El peso de la trama del juego se estructura entre las sesiones usando la herramienta y la propia historia personal de Evelyn, su pasado y relación real con Eliza y las personas que la rodean. Varios caminos se nos abren y tenemos la posibilidad de elegir lo que nos parezca, sin que el título nos lleve de la mano o nos dé su opinión sobre lo que está pasando. Por cómo está escrito parece obvio que no es una defensa del sistema actual, pero nuestras serán las conclusiones. Por el camino se adentra en más arenas movedizas: la posibilidad de la creación de una IA real por parte de una empresa, una extraña mezcla de psicoanálisis y neuropsicología como camino para eliminar para siempre la tristeza (y las implicaciones filosóficas de esto) y la desmesurada extracción de datos violando la privacidad de gente que se presta voluntaria a ello. Hay todo un cóctel ideológico aquí, y aunque es el jugador el que decide, no creo que se pueda acusar a sus creadores de no posicionarse.

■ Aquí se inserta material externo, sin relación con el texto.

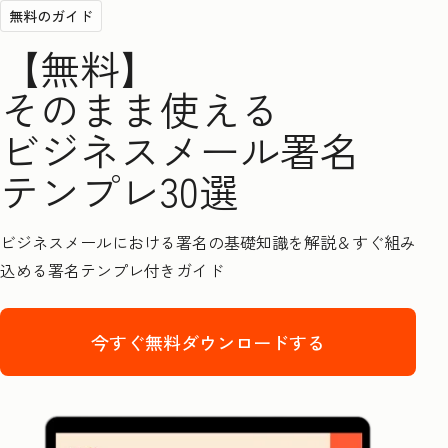
無料のガイド
【無料】
そのまま使える
ビジネスメール署名
テンプレ30選
ビジネスメールにおける署名の基礎知識を解説＆すぐ組み
込める署名テンプレ付きガイド
今すぐ無料ダウンロードする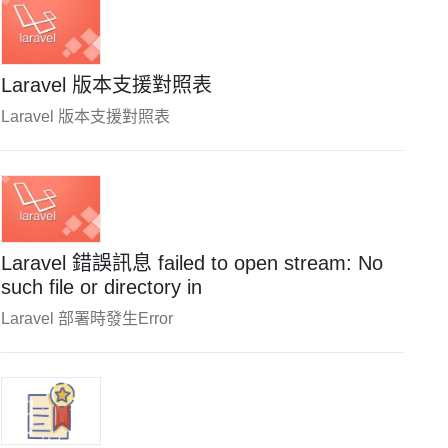
Laravel 版本支援對照表
Laravel 版本支援對照表
Laravel 錯誤訊息 failed to open stream: No
such file or directory in
Laravel 部署時發生Error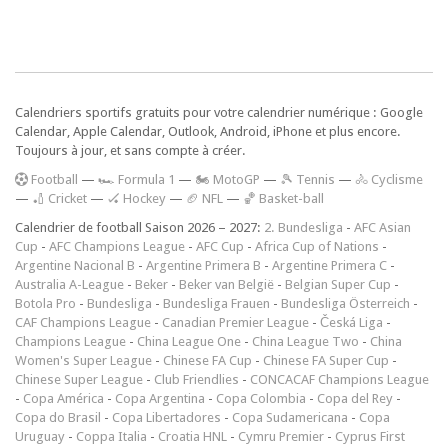
Calendriers sportifs gratuits pour votre calendrier numérique : Google
Calendar, Apple Calendar, Outlook, Android, iPhone et plus encore.
Toujours à jour, et sans compte à créer.
F
ootball
—
🏎️ Formula 1
—
🏍 MotoGP
—
🎾 Tennis
—
🚴 Cyclisme
—
🏏 Cricket
—
🏑 Hockey
—
🏈 NFL
—
🏀 Basket-ball
Calendrier de football Saison 2026 – 2027:
2. Bundesliga
-
AFC Asian
Cup
-
AFC Champions League
-
AFC Cup
-
Africa Cup of Nations
-
Argentine Nacional B
-
Argentine Primera B
-
Argentine Primera C
-
Australia A-League
-
Beker
-
Beker van België
-
Belgian Super Cup
-
Botola Pro
-
Bundesliga
-
Bundesliga Frauen
-
Bundesliga Österreich
-
CAF Champions League
-
Canadian Premier League
-
Česká Liga
-
Champions League
-
China League One
-
China League Two
-
China
Women's Super League
-
Chinese FA Cup
-
Chinese FA Super Cup
-
Chinese Super League
-
Club Friendlies
-
CONCACAF Champions League
-
Copa América
-
Copa Argentina
-
Copa Colombia
-
Copa del Rey
-
Copa do Brasil
-
Copa Libertadores
-
Copa Sudamericana
-
Copa
Uruguay
-
Coppa Italia
-
Croatia HNL
-
Cymru Premier
-
Cyprus First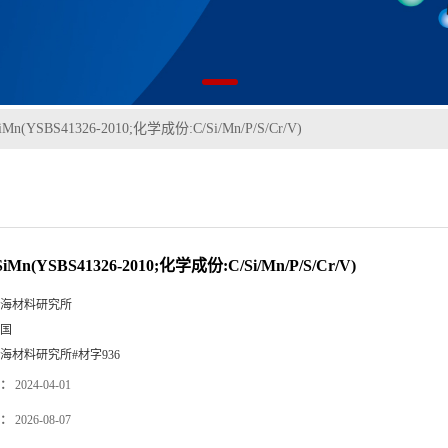
iMn(YSBS41326-2010;化学成份:C/Si/Mn/P/S/Cr/V)
iMn(YSBS41326-2010;化学成份:C/Si/Mn/P/S/Cr/V)
海材料研究所
国
海材料研究所#材字936
：
2024-04-01
：
2026-08-07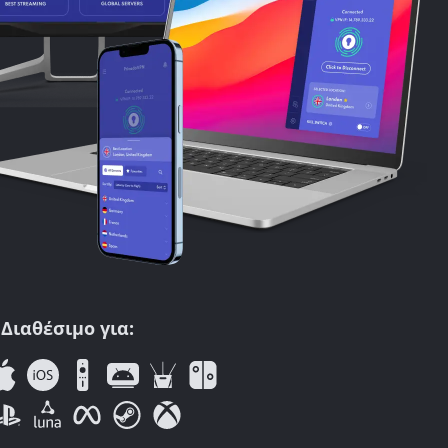
Διαθέσιμο για: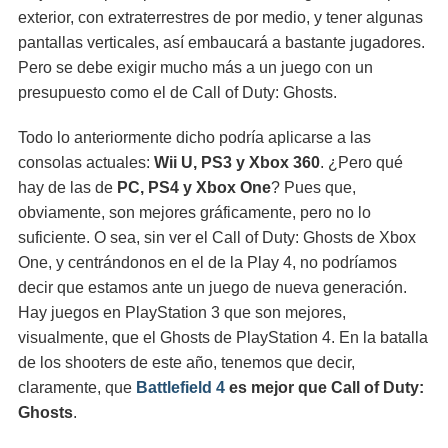
exterior, con extraterrestres de por medio, y tener algunas
pantallas verticales, así embaucará a bastante jugadores.
Pero se debe exigir mucho más a un juego con un
presupuesto como el de Call of Duty: Ghosts.
Todo lo anteriormente dicho podría aplicarse a las
consolas actuales:
Wii U, PS3 y Xbox 360
. ¿Pero qué
hay de las de
PC, PS4 y Xbox One
? Pues que,
obviamente, son mejores gráficamente, pero no lo
suficiente. O sea, sin ver el Call of Duty: Ghosts de Xbox
One, y centrándonos en el de la Play 4, no podríamos
decir que estamos ante un juego de nueva generación.
Hay juegos en PlayStation 3 que son mejores,
visualmente, que el Ghosts de PlayStation 4. En la batalla
de los shooters de este año, tenemos que decir,
claramente, que
Battlefield 4
es mejor que Call of Duty:
Ghosts
.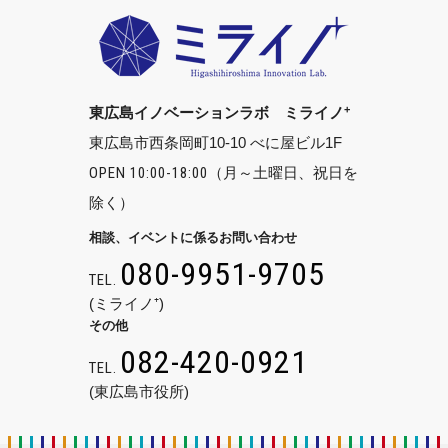
+
東広島イノベーションラボ ミライノ
東広島市西条岡町10-10 べに屋ビル1F
OPEN 10:00-18:00
（月～土曜日、祝日を
除く）
相談、イベントに係るお問い合わせ
080-9951-9705
TEL.
(ミライノ⁺)
その他
082-420-0921
TEL.
(東広島市役所)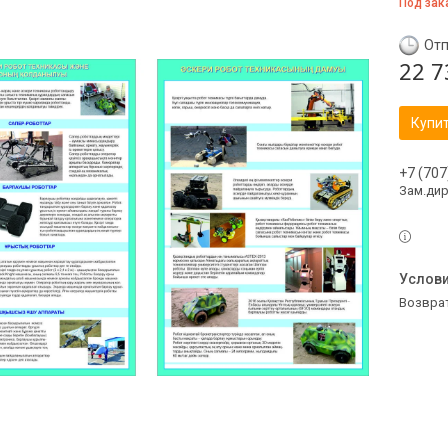
Под зак
Отп
22 7
Купи
+7 (707
Зам.ди
возвра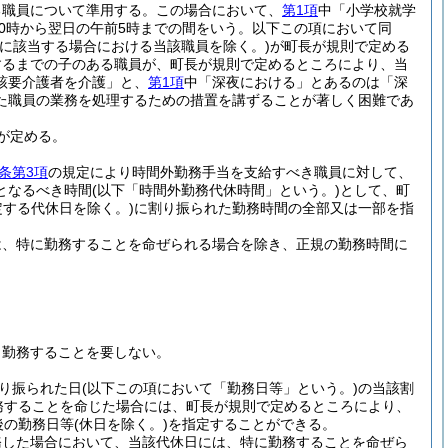
る職員について準用する。
この場合において、
第1項
中「小学校就学
10時から翌日の午前5時までの間をいう。以下この項において同
に該当する場合における当該職員を除く。)
が町長が規則で定める
するまでの子のある職員が、町長が規則で定めるところにより、当
該要介護者を介護」と、
第1項
中「深夜における」とあるのは「深
た職員の業務を処理するための措置を講ずることが著しく困難であ
が定める。
1条第3項
の規定により時間外勤務手当を支給すべき職員に対して、
となるべき時間
(以下「時間外勤務代休時間」という。)
として、町
定する代休日を除く。)
に割り振られた勤務時間の全部又は一部を指
は、特に勤務することを命ぜられる場合を除き、正規の勤務時間に
も勤務することを要しない。
り振られた日
(以下この項において「勤務日等」という。)
の当該割
務することを命じた場合には、町長が規則で定めるところにより、
後の勤務日等
(休日を除く。)
を指定することができる。
務した場合において、当該代休日には、特に勤務することを命ぜら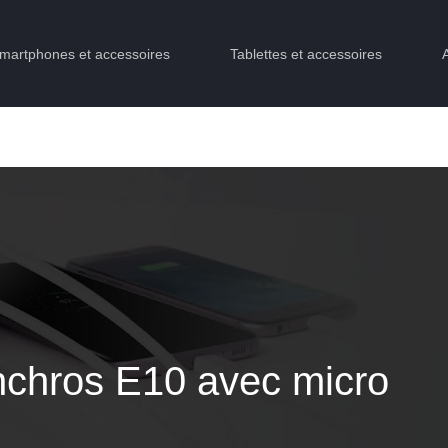
martphones et accessoires
Tablettes et accessoires
chros E10 avec micro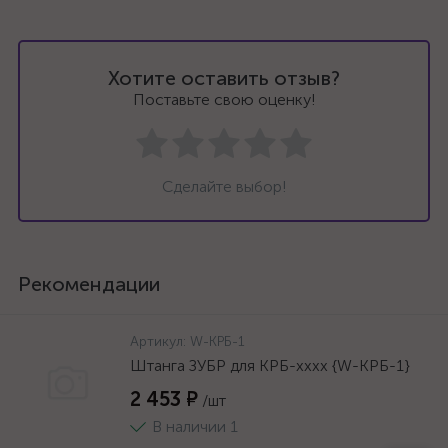
Хотите оставить отзыв?
Поставьте свою оценку!
Сделайте выбор!
Рекомендации
Артикул:
W-КРБ-1
Штанга ЗУБР для КРБ-хххх {W-КРБ-1}
2 453 ₽
/шт
В наличии 1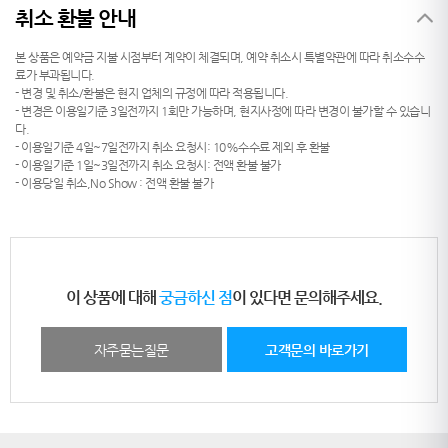
취소 환불 안내
본 상품은 예약금 지불 시점부터 계약이 체결되며, 예약 취소시 특별약관에 따라 취소수수
료가 부과됩니다.
- 변경 및 취소/환불은 현지 업체의 규정에 따라 적용됩니다.
- 변경은 이용일기준 3일전까지 1회만 가능하며, 현지사정에 따라 변경이 불가할 수 있습니
다.
- 이용일기준 4일~7일전까지 취소 요청시: 10%수수료 제외 후 환불
- 이용일기준 1일~3일전까지 취소 요청시: 전액 환불 불가
- 이용당일 취소,No Show : 전액 환불 불가
이 상품에 대해
궁금하신 점
이 있다면 문의해주세요.
자주묻는질문
고객문의 바로가기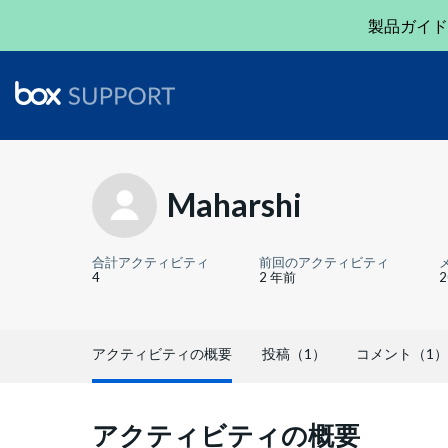
製品ガイド
Maharshi
合計アクティビティ
前回のアクティビティ
4
2 年前
アクティビティの概要
投稿（1）
コメント（1）
アクティビティの概要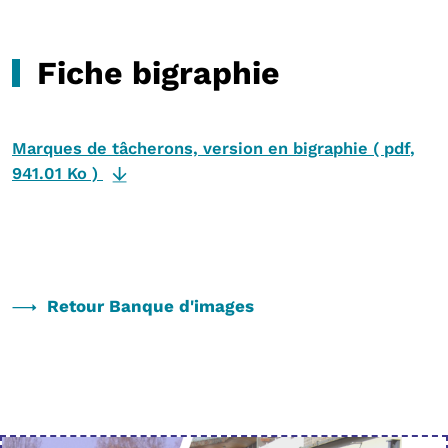
Fiche bigraphie
Marques de tâcherons, version en bigraphie
(
pdf
,
941.01 Ko
)
Retour Banque d'images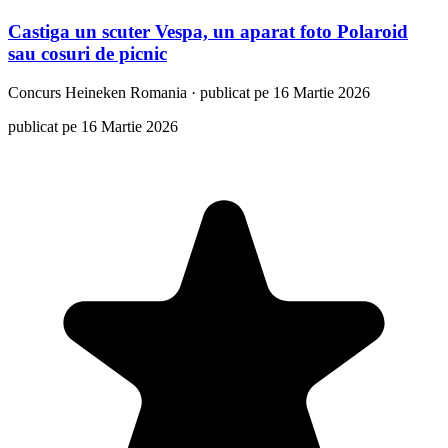
Castiga un scuter Vespa, un aparat foto Polaroid
sau cosuri de picnic
Concurs
Heineken Romania
·
publicat pe 16 Martie 2026
publicat pe 16 Martie 2026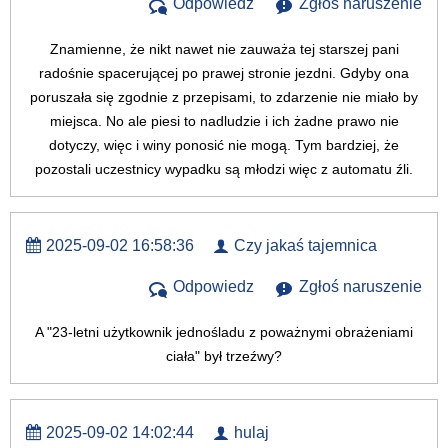
Odpowiedz
Zgłoś naruszenie
Znamienne, że nikt nawet nie zauważa tej starszej pani
radośnie spacerującej po prawej stronie jezdni. Gdyby ona
poruszała się zgodnie z przepisami, to zdarzenie nie miało by
miejsca. No ale piesi to nadludzie i ich żadne prawo nie
dotyczy, więc i winy ponosić nie mogą. Tym bardziej, że
pozostali uczestnicy wypadku są młodzi więc z automatu źli.
2025-09-02 16:58:36
Czy jakaś tajemnica
Odpowiedz
Zgłoś naruszenie
A "23-letni użytkownik jednośladu z poważnymi obrażeniami
ciała" był trzeźwy?
2025-09-02 14:02:44
hulaj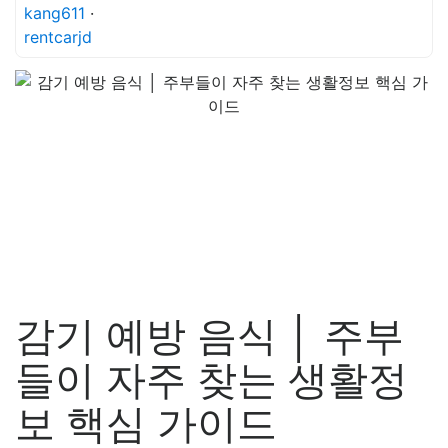
kang611
·
rentcarjd
감기 예방 음식 │ 주부
들이 자주 찾는 생활정
보 핵심 가이드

Al contrario, la tesis está bien clara: nos encaminamos a un mundo en el que estaremos cada vez más solos. Tan solos que casi consideraremos terapéutico charlar con una máquina que apenas nos entiende y cuya solución para todo es una versión del “no estés mal” que incluye algo de química para que no molestemos al sistema. Ahora que se habla mucho de videojuegos empáticos, de videojuegos que promueven la salud mental o quieren acercarnos a las personas que sufren a través de su experiencia, Eliza nos recuerda la importancia del factor humano. Nos pide que no nos flipemos demasiado por mucho que prometa la realidad virtual en temas como el tratamiento psicológico y que no dejemos que nuestra dignidad humana se mida en torno a lo productivos que seamos. Porque para la inteligencia que hay tras Eliza y el resto de entidades capitalistas nuestra felicidad es una cualidad medible y aprovechable, a la altura de hablar un idioma extranjero o saber programar. Si no la tenemos no somos valiosos, no somos un producto que ellos puedan comprar por un salario exiguo y luego utilizar. Enfádense y denle las gracias al juego por el aviso.